Dallas — You don’t have to be a fan of the brilliant Bronte sisters to laugh your knickers off at Jen Silverman’s The Moors, fogging up the arena stage at Theatre Three, just in time for a potent autumnal dose of loaded lines and multi-function candlesticks. Still, it helps to at least have read Wuthering Heights, Emily’s brooding Gothic romance set in the desolate landscape surrounding the Bronte siblings’ home.
Director Garret Storms sustains a delightfully spooky-tense atmosphere in which female imaginations go wildly savage in the confines of a lonely mansion in the English lowlands in the early 19th century. Moreover, the stifled desires and hissing threats familiar to Bronte readers all happen on Ian Loveall’s clever set design: a huge square of artificial turf cut through by parquet floors and plump Victorian furniture. Add a whip-sharp cast, outfitted in Aaron Patrick DeClerk’s richly textured period costumes, who elicit fear, trembling and helpless laughter, and you have a wonderfully witty spoof of repressed female libido gone hilariously perverse in 90 minutes flat.
Silverman bites off bleeding chunks of the biography and literary style of Charlotte, Emily and Anne Bronte to celebrate and tease both their fiery, feminist independence and their ardent, famously romantic language.
On Silverman’s acre of the moor, Emilie, a pretty governess (archly vamping Vanessa DeSilvio) enters the mansion’s sinister female subculture on a windy night, where a lonely Mastiff (melancholy, poetic Thomas Ward in country tweeds) lies beside the hearth.
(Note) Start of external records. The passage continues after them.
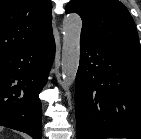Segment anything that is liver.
<instances>
[{
	"label": "liver",
	"instance_id": "obj_1",
	"mask_svg": "<svg viewBox=\"0 0 141 139\" xmlns=\"http://www.w3.org/2000/svg\"><path fill=\"white\" fill-rule=\"evenodd\" d=\"M2 129H3V128L0 126V132L2 131Z\"/></svg>",
	"mask_w": 141,
	"mask_h": 139
}]
</instances>
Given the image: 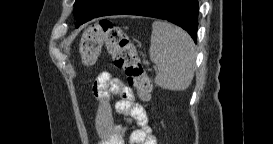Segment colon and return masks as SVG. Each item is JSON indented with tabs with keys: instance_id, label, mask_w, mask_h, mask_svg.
<instances>
[{
	"instance_id": "colon-1",
	"label": "colon",
	"mask_w": 273,
	"mask_h": 144,
	"mask_svg": "<svg viewBox=\"0 0 273 144\" xmlns=\"http://www.w3.org/2000/svg\"><path fill=\"white\" fill-rule=\"evenodd\" d=\"M103 45L107 46L115 67L124 72L139 97L143 101L149 100L152 85L145 67L127 34L112 21L101 19L84 31L80 45L83 63L87 66L94 64Z\"/></svg>"
}]
</instances>
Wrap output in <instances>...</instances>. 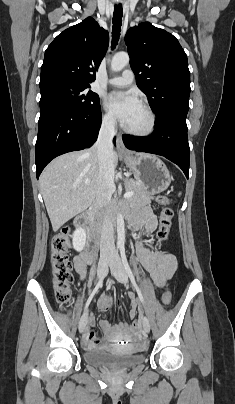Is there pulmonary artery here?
<instances>
[{
	"instance_id": "1",
	"label": "pulmonary artery",
	"mask_w": 235,
	"mask_h": 404,
	"mask_svg": "<svg viewBox=\"0 0 235 404\" xmlns=\"http://www.w3.org/2000/svg\"><path fill=\"white\" fill-rule=\"evenodd\" d=\"M134 74L130 70H124L121 76L114 77L108 80L112 86L126 87L133 82Z\"/></svg>"
}]
</instances>
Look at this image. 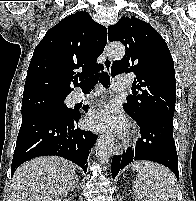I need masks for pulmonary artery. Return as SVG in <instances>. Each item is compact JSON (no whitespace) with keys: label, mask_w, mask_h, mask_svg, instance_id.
<instances>
[{"label":"pulmonary artery","mask_w":196,"mask_h":201,"mask_svg":"<svg viewBox=\"0 0 196 201\" xmlns=\"http://www.w3.org/2000/svg\"><path fill=\"white\" fill-rule=\"evenodd\" d=\"M128 79L126 77H119L113 80L112 87L115 90H122L128 87ZM91 97V95H83L82 93H75L72 96L73 103L80 102L82 100H86L87 98Z\"/></svg>","instance_id":"1"}]
</instances>
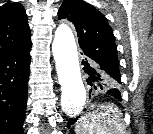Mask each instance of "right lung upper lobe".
<instances>
[{"label":"right lung upper lobe","mask_w":153,"mask_h":134,"mask_svg":"<svg viewBox=\"0 0 153 134\" xmlns=\"http://www.w3.org/2000/svg\"><path fill=\"white\" fill-rule=\"evenodd\" d=\"M31 44L25 9L19 2L0 7V57Z\"/></svg>","instance_id":"1"}]
</instances>
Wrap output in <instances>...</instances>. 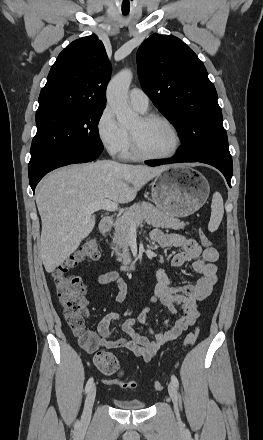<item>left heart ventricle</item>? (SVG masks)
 I'll use <instances>...</instances> for the list:
<instances>
[{"label":"left heart ventricle","instance_id":"b2bd125f","mask_svg":"<svg viewBox=\"0 0 263 440\" xmlns=\"http://www.w3.org/2000/svg\"><path fill=\"white\" fill-rule=\"evenodd\" d=\"M129 130L135 135L139 145L147 153L165 154L174 147V136L169 127L163 122L144 123L139 117L130 125Z\"/></svg>","mask_w":263,"mask_h":440}]
</instances>
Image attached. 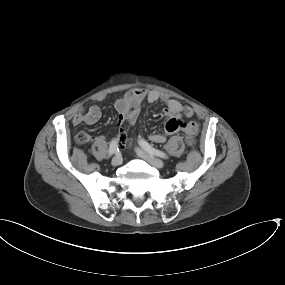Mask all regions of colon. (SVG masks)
<instances>
[{
  "instance_id": "obj_1",
  "label": "colon",
  "mask_w": 285,
  "mask_h": 285,
  "mask_svg": "<svg viewBox=\"0 0 285 285\" xmlns=\"http://www.w3.org/2000/svg\"><path fill=\"white\" fill-rule=\"evenodd\" d=\"M183 114L185 115V117L189 118V117L193 116L194 109L191 106L187 105V106H185V108L183 110ZM89 140H90L89 136L85 133L78 135V137L76 138L77 143L80 145H84V144L88 143ZM192 142H193V137L189 140V143H192Z\"/></svg>"
}]
</instances>
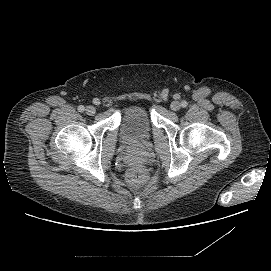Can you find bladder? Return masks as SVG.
<instances>
[{"instance_id": "obj_1", "label": "bladder", "mask_w": 271, "mask_h": 271, "mask_svg": "<svg viewBox=\"0 0 271 271\" xmlns=\"http://www.w3.org/2000/svg\"><path fill=\"white\" fill-rule=\"evenodd\" d=\"M151 127L150 114L142 105L128 107L121 117V137L131 146L143 144L151 134Z\"/></svg>"}]
</instances>
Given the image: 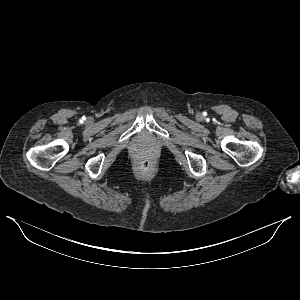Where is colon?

Haughty spinster Agatha (a steely, comically butch Emily Scott Banks) is all over her chronically confused little sister Huldey (a pliant, comically twitchy Mikaela Krantz) for her awful hair-do. That’s what sisters are for, right? Inscrutable Agatha instantly consumes inquisitive Emilie with her eyes, and then tells the young girl that the dog “will devour your face.” Fair warning.
Dauntless Emilie is seething with passion for Bramwell (the real name of the Bronte sisters’ depressive brother), the mysterious member of the household whose fevered letters urged her to come to the moody moors. But exactly where and who is this erotic poet? Could the letter-writer be an attic prisoner, like Rochester’s insane wife in Charlotte Bronte’s Jane Eyre?
The family servant (sulky, threatening Jenny Ledel) is called Marjory or Mallory, depending on whether she’s scrubbing the floors or serving dinner. Ledel’s punk-tough scullery maid comically declares a parlor to be a parlor or a dining hall, as scenes change. Nobody dares argue. Agatha tells Emilie of the danger and “merciless strength” of the moors, and smoldering Emilie confesses how powerfully she is drawn to the wind-blown isolated manor.
Ward’s huggable insomniac Mastiff, meanwhile, is undergoing his own existential crisis in the garden, contemplating the meaning of his name spelled backwards, and falling head over paws for an injured Moor-Hen (bonneted and brisk Felicia Bertch). This doomed affair is a comic highlight of the production. Ward’s soulful dog wrings himself out describing his profound feeling of loneliness to his beloved, to which Bertch’s pragmatic fowl, no birdbrain, replies, “You’re hungry.” What’s a guy to do in such an outrageously Brontefied world?
Meanwhile, back in the drawing room (or whatever), thoroughly thwarted Huldey is reading over her humdrum diary of daily unhappiness, a comic poke at Anne Bronte’s tantalizing but often mundane journal of sisterly grievances. Ledel’s suddenly collaborative maid enters the scene, spurring pouting Huldey to withering new heights of diarist derring-do.
Krantz’s famed-crazed diarist Huldey delivers a frighteningly funny performance piece armed only with household tools and a genetic flare for dramatic bipolar shifts, swinging the plot in a shocking direction. Actually, make that semi-shocking. After all, we are out on those bleak, dismal, haunted, windy, ruined English moors, and some things just never change.